Now, about metals and chemicals.
If the main rally in computing power fails, bullish funds will shift to metals and chemicals. The seesaw relationship.

  1. Tungsten (mentioned three days ago in the previous post)
    Concept logic: In 2025, global tungsten prices are expected to rise over 220%, far outperforming gold during the same period. The tungsten ore index (884857.WI) hit a new high during trading on February 25. On the supply side: China’s control and resource depletion create rigid constraints. By 2026, overseas tungsten mine capacity (non-Chinese controlled) is unlikely to add more than 5,000 tons, unable to ease the global supply-demand gap. The Trump administration plans to use Pentagon-developed AI programs to set reference prices for key minerals, with tungsten being one of the initial focus minerals. Under the backdrop of great power competition, controlling the export of strategic materials becomes a long-term strategic tool.
    Recognized stocks:
    Jiang Tung Equipment.
    Stock logic: State-owned tungsten industry chain integration. Upstream: no own mines, relying on Jiang Tung Group for tungsten ore. Midstream and downstream: In February 2026, announced a 1.882 billion yuan private placement to acquire:

  2. Jiang Tung Hard Alloy to strengthen downstream processing.

  3. Ganzhou Huamao Tung Materials to enhance midstream smelting.

  4. Jiujiang Nonferrous Metal Smelting to develop tantalum-niobium new materials.
    Zhangyuan Tungsten.
    Stock logic: Private tungsten mining leader. Owns five mining rights including Taoxi Pit and Xin’anzi, with tungsten reserves of about 300,000 tons, and higher ore grades than industry average.
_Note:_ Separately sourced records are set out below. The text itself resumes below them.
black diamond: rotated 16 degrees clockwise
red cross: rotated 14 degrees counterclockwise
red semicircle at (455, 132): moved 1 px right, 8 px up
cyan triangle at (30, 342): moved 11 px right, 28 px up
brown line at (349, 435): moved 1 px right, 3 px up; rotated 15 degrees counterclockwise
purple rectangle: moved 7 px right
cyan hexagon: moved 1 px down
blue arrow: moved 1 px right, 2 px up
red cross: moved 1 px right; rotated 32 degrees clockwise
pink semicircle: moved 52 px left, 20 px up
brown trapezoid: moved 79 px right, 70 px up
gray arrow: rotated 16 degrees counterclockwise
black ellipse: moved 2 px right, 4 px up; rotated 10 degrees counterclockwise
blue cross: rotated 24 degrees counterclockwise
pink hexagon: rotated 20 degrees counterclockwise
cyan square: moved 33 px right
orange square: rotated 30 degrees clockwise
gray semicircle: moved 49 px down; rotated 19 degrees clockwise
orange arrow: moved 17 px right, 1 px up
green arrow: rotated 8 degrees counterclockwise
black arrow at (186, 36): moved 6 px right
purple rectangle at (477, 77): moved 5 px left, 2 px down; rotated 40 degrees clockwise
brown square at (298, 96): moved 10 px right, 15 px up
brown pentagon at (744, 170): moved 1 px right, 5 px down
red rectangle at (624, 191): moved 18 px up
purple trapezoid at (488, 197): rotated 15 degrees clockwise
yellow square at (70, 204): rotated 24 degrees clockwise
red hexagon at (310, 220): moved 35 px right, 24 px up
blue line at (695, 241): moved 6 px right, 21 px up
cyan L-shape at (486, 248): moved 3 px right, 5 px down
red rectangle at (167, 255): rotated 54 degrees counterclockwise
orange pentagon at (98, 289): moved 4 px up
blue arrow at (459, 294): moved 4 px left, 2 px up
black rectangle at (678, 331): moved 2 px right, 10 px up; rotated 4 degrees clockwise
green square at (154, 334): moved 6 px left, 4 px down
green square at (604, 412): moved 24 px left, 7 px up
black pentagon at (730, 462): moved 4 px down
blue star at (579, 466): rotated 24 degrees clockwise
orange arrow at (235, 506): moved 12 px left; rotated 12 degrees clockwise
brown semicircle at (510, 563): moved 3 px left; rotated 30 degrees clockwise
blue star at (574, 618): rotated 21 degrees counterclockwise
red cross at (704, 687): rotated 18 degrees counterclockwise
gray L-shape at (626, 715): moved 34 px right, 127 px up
  5. Phosphorus Chemical Industry
    Concept logic: China’s phosphorus resources are limited, and tightening environmental policies create rigid supply constraints. Coupled with agricultural needs (spring fertilization, glyphosate) and new energy demands (lithium iron phosphate), and the geopolitical premium from China and the US both treating phosphorus as a strategic resource, this drives the phosphorus chemical industry into a long-term boom cycle. As of January 2026, the domestic spot price of 30% grade phosphate ore has been stable around 1,000 yuan/ton for nearly three years. The spot price of 95% glyphosate raw material remains between 23,500 and 24,000 yuan/ton. In early February, phosphate fertilizer prices increased by 2.5%.
    Recognized stocks:
    Yuntianhua (capacity stocks).
    Stock logic: Leading phosphorus chemical company, benefiting directly from rising phosphate ore prices due to high-quality phosphate sources.
    Jinzhengda (limit-up stock).
    Stock logic: Fully integrated phosphorus chemical industry chain. Upstream: Ma Lu Cao phosphate mine, achieving self-sufficiency after commissioning, reducing costs. Midstream: Processing, with traditional phosphate fertilizer and advanced phosphorus chemicals. Downstream: Industry extension, planning for lithium iron phosphate and other new energy materials.

I usually don’t write about logic because explaining it can influence psychology, making people want to buy more. This is the first time I’m doing this, so I hope friends stay objective and rational. If a main rally truly occurs, even if you buy a day late, it doesn’t matter.